::: TASK INPUTS :::

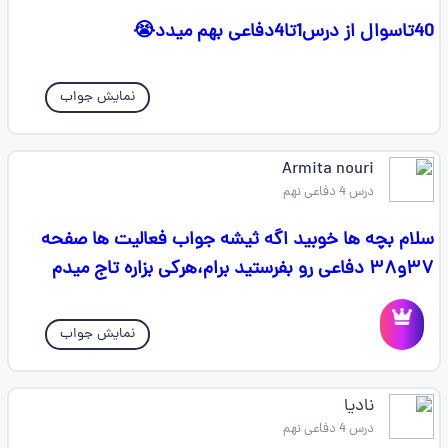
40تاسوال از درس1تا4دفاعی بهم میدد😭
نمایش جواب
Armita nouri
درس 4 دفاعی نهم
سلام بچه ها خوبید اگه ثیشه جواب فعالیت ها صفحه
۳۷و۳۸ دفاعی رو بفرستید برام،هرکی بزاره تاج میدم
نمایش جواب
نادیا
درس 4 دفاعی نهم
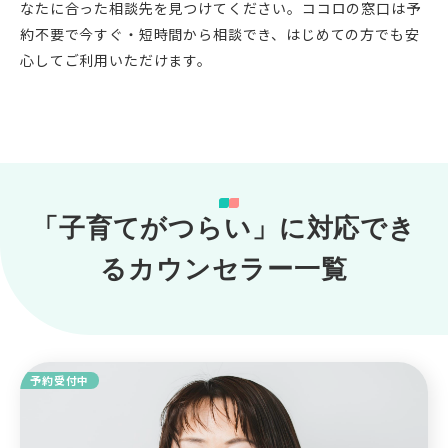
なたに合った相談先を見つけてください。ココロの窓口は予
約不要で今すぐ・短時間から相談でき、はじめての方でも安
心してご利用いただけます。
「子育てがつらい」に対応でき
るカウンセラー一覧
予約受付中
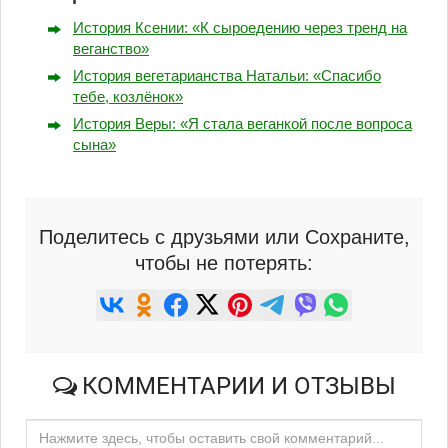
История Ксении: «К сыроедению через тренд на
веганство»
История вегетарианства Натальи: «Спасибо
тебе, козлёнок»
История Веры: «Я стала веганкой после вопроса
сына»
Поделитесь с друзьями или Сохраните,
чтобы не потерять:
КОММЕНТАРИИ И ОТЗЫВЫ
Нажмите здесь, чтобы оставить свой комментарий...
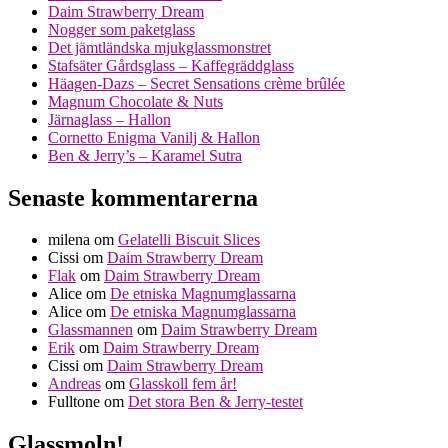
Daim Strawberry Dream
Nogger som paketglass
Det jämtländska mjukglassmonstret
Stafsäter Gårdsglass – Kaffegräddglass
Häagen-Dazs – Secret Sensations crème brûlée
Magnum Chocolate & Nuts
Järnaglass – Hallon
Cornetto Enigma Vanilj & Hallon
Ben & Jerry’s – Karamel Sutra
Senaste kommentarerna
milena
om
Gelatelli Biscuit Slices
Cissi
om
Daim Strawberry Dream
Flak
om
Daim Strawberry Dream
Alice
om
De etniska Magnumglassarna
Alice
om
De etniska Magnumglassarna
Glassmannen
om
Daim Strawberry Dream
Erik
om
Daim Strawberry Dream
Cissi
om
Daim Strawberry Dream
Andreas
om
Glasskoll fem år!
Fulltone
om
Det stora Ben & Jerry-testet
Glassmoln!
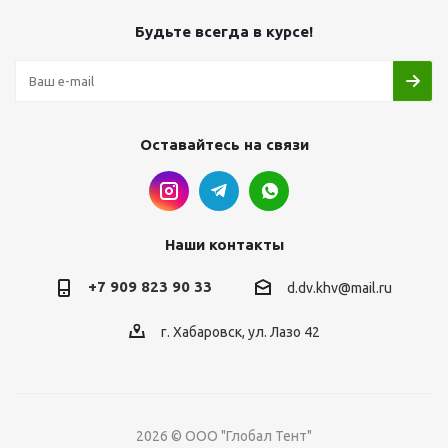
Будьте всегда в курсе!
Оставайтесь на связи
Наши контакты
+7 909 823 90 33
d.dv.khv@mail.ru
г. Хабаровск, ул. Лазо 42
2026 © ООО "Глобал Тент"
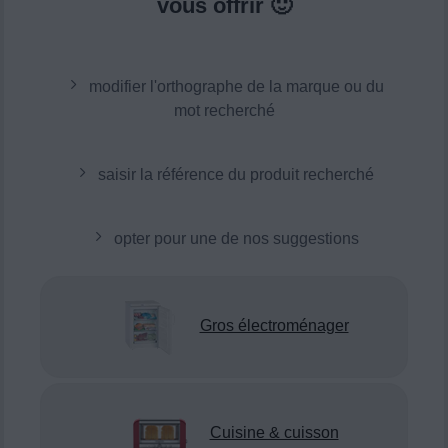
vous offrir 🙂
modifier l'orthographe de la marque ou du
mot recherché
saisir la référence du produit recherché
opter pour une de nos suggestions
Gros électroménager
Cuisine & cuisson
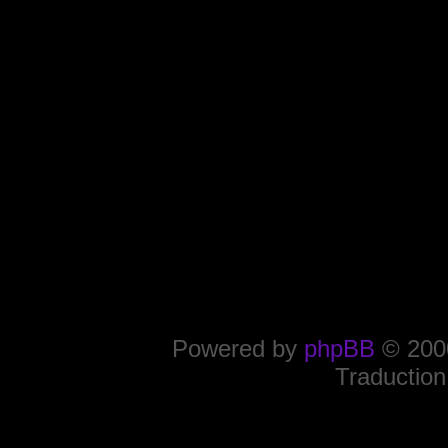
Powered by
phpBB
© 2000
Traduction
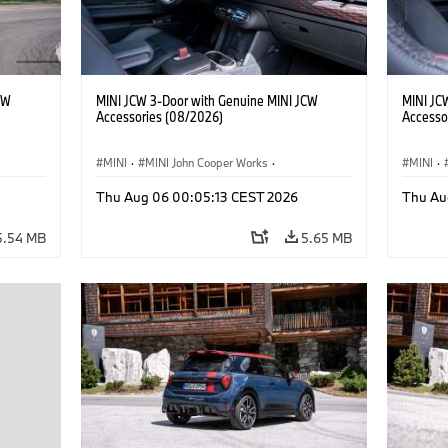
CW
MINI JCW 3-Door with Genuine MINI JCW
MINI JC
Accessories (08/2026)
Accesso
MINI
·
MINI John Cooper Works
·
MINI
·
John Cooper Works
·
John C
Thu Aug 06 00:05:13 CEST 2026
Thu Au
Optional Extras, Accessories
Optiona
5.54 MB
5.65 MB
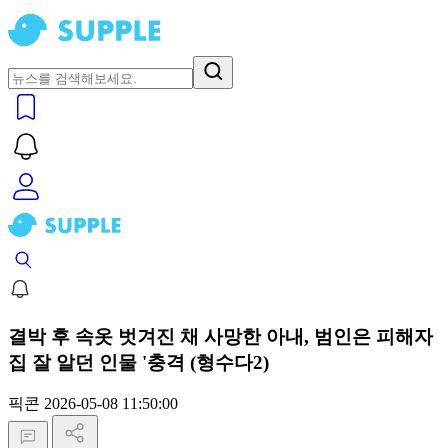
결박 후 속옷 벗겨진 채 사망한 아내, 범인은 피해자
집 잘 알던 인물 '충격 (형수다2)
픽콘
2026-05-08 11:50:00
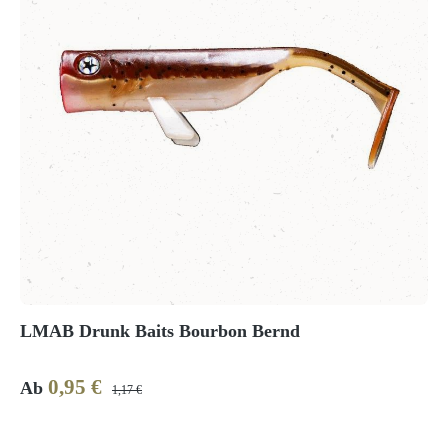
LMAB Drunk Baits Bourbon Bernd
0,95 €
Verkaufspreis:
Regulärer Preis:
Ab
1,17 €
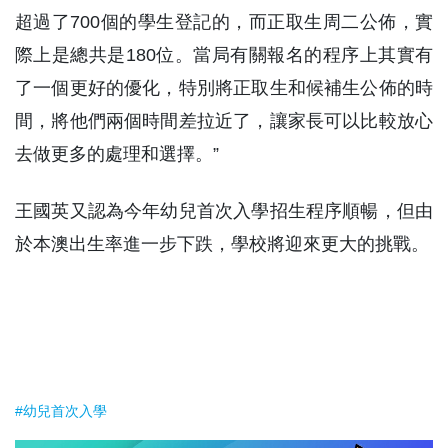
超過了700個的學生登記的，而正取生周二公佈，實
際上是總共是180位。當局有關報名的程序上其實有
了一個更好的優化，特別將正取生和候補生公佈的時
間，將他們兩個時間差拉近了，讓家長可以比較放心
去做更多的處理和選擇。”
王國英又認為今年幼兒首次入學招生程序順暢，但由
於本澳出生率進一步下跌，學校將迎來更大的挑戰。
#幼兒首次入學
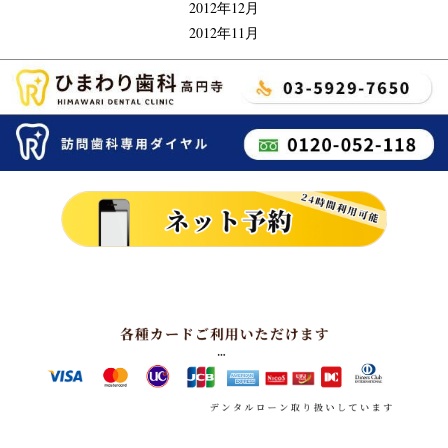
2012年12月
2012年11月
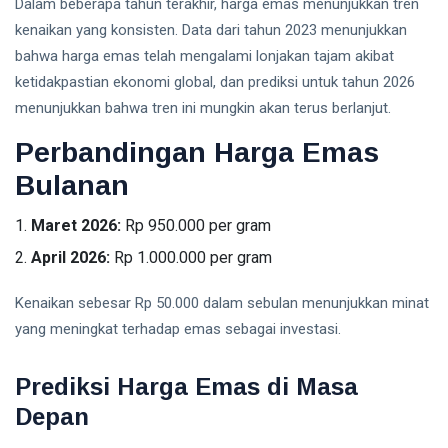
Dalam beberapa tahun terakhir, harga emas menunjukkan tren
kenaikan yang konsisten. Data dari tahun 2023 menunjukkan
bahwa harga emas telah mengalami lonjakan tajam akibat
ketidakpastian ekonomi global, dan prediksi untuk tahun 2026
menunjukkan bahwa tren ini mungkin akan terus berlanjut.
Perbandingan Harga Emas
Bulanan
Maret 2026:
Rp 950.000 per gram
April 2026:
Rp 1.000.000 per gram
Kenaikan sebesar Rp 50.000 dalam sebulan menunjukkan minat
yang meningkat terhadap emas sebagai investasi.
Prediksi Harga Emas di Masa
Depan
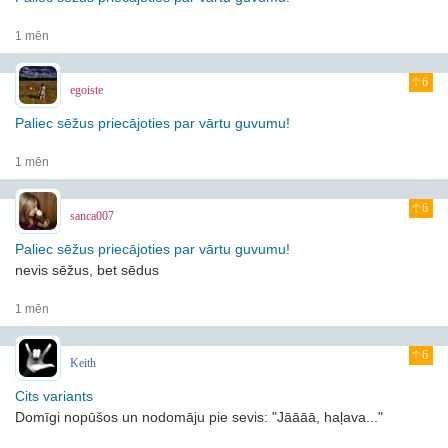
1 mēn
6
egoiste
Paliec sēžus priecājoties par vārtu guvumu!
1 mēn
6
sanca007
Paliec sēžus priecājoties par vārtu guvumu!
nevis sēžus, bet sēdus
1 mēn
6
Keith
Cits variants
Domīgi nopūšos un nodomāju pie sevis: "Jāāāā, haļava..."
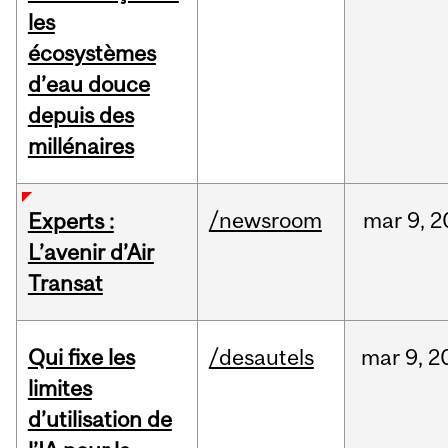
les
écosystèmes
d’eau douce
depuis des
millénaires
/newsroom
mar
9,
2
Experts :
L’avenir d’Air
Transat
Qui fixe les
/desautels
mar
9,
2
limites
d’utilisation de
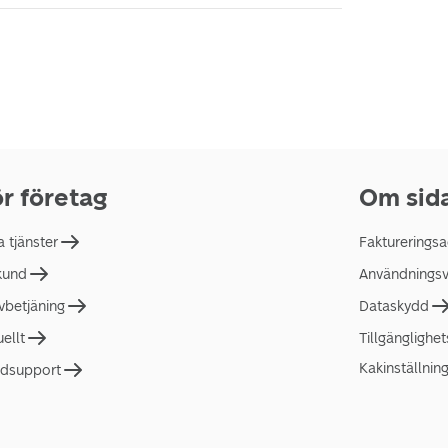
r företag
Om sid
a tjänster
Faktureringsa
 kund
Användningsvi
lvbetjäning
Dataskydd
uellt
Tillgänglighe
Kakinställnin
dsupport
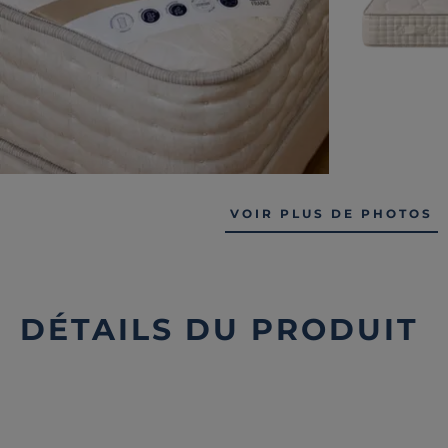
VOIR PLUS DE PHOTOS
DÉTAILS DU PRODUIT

:::

*WHAT YOU NEED TO DO*. Output each record exactly as it appears, but not the pictures.

*YOUR SOLUTION*.
40تاسوال از درس1تا4دفاعی بهم میدد😭
نمایش جواب
Armita nouri
درس 4 دفاعی نهم
سلام بچه ها خوبید اگه ثیشه جواب فعالیت ها صفحه
۳۷و۳۸ دفاعی رو بفرستید برام،هرکی بزاره تاج میدم
نمایش جواب
نادیا
درس 4 دفاعی نهم
なたに合った相談先を見つけてください。ココロの窓口は予
約不要で今すぐ・短時間から相談でき、はじめての方でも安
心してご利用いただけます。
「子育てがつらい」に対応でき
るカウンセラー一覧
予約受付中
История Ксении: «К сыроедению через тренд на
веганство»
История вегетарианства Натальи: «Спасибо
тебе, козлёнок»
История Веры: «Я стала веганкой после вопроса
сына»
Поделитесь с друзьями или Сохраните,
чтобы не потерять:
КОММЕНТАРИИ И ОТЗЫВЫ
Нажмите здесь, чтобы оставить свой комментарий...
Daim Strawberry Dream
Nogger som paketglass
Det jämtländska mjukglassmonstret
Stafsäter Gårdsglass – Kaffegräddglass
Häagen-Dazs – Secret Sensations crème brûlée
Magnum Chocolate & Nuts
Järnaglass – Hallon
Cornetto Enigma Vanilj & Hallon
Ben & Jerry’s – Karamel Sutra
Senaste kommentarerna
milena
om
Gelatelli Biscuit Slices
Cissi
om
Daim Strawberry Dream
Flak
om
Daim Strawberry Dream
Alice
om
De etniska Magnumglassarna
Alice
om
De etniska Magnumglassarna
Glassmannen
om
Daim Strawberry Dream
Erik
om
Daim Strawberry Dream
Cissi
om
Daim Strawberry Dream
Andreas
om
Glasskoll fem år!
Fulltone
om
Det stora Ben & Jerry-testet
Glassmoln!
Будьте всегда в курсе!
Оставайтесь на связи
Наши контакты
+7 909 823 90 33
d.dv.khv@mail.ru
г. Хабаровск, ул. Лазо 42
2026 © ООО "Глобал Тент"
vous offrir 🙂
modifier l'orthographe de la marque ou du
mot recherché
saisir la référence du produit recherché
opter pour une de nos suggestions
Gros électroménager
Cuisine & cuisson
Powered by
phpBB
© 2000
Traduction
CW
MINI JCW 3-Door with Genuine MINI JCW
MINI JC
Accessories (08/2026)
Accesso
MINI
·
MINI John Cooper Works
·
MINI
·
John Cooper Works
·
John C
Thu Aug 06 00:05:13 CEST 2026
Thu Au
Optional Extras, Accessories
Optiona
5.54 MB
5.65 MB
결박 후 속옷 벗겨진 채 사망한 아내, 범인은 피해자
집 잘 알던 인물 '충격 (형수다2)
픽콘
2026-05-08 11:50:00
LMAB Drunk Baits Bourbon Bernd
0,95 €
Verkaufspreis:
Regulärer Preis:
Ab
1,17 €
超過了700個的學生登記的，而正取生周二公佈，實
際上是總共是180位。當局有關報名的程序上其實有
了一個更好的優化，特別將正取生和候補生公佈的時
間，將他們兩個時間差拉近了，讓家長可以比較放心
去做更多的處理和選擇。”
王國英又認為今年幼兒首次入學招生程序順暢，但由
於本澳出生率進一步下跌，學校將迎來更大的挑戰。
#幼兒首次入學
2012年12月
2012年11月
Dalam beberapa tahun terakhir, harga emas menunjukkan tren
kenaikan yang konsisten. Data dari tahun 2023 menunjukkan
bahwa harga emas telah mengalami lonjakan tajam akibat
ketidakpastian ekonomi global, dan prediksi untuk tahun 2026
menunjukkan bahwa tren ini mungkin akan terus berlanjut.
Perbandingan Harga Emas
Bulanan
Maret 2026:
Rp 950.000 per gram
April 2026:
Rp 1.000.000 per gram
Kenaikan sebesar Rp 50.000 dalam sebulan menunjukkan minat
yang meningkat terhadap emas sebagai investasi.
Prediksi Harga Emas di Masa
Depan
1 mēn
6
egoiste
Paliec sēžus priecājoties par vārtu guvumu!
1 mēn
6
sanca007
Paliec sēžus priecājoties par vārtu guvumu!
nevis sēžus, bet sēdus
1 mēn
6
Keith
Cits variants
Domīgi nopūšos un nodomāju pie sevis: "Jāāāā, haļava..."
les
écosystèmes
d’eau douce
depuis des
millénaires
/newsroom
mar
9,
2
Experts :
L’avenir d’Air
Transat
Qui fixe les
/desautels
mar
9,
2
limites
d’utilisation de
r företag
Om sid
a tjänster
Faktureringsa
 kund
Användningsvi
lvbetjäning
Dataskydd
uellt
Tillgänglighe
Kakinställnin
dsupport
VOIR PLUS DE PHOTOS
DÉTAILS DU PRODUIT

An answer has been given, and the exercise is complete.